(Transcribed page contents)
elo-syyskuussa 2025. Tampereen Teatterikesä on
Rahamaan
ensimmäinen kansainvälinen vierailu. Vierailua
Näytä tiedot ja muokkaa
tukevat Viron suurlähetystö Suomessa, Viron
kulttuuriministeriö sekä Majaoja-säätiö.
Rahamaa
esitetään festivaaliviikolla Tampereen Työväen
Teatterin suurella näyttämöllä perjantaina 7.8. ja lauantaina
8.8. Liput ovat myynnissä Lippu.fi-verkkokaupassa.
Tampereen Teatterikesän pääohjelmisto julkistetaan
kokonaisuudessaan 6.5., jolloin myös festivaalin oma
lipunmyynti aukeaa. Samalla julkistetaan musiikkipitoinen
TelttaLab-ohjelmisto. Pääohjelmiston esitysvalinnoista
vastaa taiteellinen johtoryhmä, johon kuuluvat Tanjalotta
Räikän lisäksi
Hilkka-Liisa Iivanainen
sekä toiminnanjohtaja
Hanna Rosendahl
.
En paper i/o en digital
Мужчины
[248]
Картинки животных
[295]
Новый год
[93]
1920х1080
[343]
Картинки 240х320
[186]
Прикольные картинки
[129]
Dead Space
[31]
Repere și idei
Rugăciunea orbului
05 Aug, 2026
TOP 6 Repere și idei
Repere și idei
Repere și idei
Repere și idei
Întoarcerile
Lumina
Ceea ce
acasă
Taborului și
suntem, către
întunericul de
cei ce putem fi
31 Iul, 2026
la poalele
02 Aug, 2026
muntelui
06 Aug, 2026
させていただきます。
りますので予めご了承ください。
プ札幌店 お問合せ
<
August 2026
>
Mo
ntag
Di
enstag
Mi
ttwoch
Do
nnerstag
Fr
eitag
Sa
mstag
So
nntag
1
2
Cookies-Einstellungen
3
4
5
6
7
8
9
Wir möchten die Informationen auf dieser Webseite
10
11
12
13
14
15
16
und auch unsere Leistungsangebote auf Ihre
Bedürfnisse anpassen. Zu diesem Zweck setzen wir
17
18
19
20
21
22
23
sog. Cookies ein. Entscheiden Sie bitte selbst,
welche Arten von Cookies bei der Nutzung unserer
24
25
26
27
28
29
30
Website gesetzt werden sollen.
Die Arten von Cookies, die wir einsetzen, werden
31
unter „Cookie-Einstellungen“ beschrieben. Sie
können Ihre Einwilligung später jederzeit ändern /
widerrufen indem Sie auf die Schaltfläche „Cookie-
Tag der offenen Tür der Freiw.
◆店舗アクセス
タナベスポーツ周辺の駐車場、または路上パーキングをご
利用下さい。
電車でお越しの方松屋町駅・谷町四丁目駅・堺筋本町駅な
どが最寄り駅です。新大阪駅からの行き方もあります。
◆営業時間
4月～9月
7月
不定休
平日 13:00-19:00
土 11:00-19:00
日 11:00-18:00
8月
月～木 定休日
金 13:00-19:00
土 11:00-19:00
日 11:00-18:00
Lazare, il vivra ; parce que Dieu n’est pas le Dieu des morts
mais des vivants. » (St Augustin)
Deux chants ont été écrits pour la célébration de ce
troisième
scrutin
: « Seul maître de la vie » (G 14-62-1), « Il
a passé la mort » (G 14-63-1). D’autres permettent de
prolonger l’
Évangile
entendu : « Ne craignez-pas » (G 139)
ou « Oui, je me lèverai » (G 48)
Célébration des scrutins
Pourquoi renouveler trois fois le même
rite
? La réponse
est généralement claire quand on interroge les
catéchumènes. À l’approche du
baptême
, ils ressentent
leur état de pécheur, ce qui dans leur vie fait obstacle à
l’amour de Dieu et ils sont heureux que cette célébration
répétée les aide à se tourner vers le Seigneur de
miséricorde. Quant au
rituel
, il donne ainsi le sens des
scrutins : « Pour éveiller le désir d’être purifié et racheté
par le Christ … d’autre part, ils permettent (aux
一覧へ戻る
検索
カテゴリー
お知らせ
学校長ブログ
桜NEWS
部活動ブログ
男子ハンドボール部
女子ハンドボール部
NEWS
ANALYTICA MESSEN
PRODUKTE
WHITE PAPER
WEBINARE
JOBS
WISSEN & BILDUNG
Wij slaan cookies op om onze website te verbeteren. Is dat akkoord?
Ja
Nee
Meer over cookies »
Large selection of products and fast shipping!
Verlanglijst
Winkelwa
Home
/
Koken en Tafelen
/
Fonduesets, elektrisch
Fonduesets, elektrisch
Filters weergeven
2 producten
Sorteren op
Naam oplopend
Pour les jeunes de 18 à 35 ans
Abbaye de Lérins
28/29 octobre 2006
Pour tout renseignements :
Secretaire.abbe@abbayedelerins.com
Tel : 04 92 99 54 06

▶ _What to produce_:
Please work out how many lines of the records contain "sekä" and give only that number.

▶ _Answer to this exercise_:
2